Find where "Praktiska riktlinjer vid vaccination" appears in the records below, then return that line and every later line exactly, stopping only at the last line.

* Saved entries
┄┄┄┄┄┄┄┄┄┄┄┄┄┄┄┄┄┄┄┄

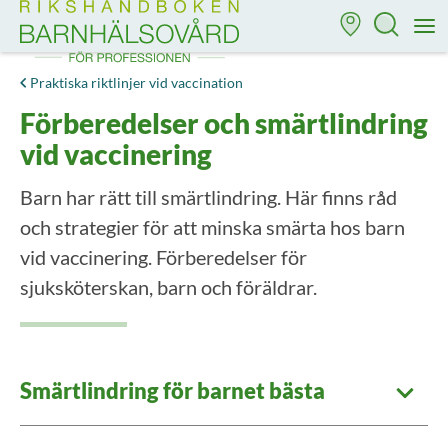
Till startsidan för Rikshandboken i barnhälsovård
M
Praktiska riktlinjer vid vaccination
Förberedelser och smärtlindring
vid vaccinering
Barn har rätt till smärtlindring. Här finns råd
och strategier för att minska smärta hos barn
vid vaccinering. Förberedelser för
sjuksköterskan, barn och föräldrar.
Smärtlindring för barnet bästa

┄┄┄┄┄┄┄┄┄┄┄┄┄┄┄┄┄┄┄┄

* Exercise solution
Praktiska riktlinjer vid vaccination
Förberedelser och smärtlindring
vid vaccinering
Barn har rätt till smärtlindring. Här finns råd
och strategier för att minska smärta hos barn
vid vaccinering. Förberedelser för
sjuksköterskan, barn och föräldrar.
Smärtlindring för barnet bästa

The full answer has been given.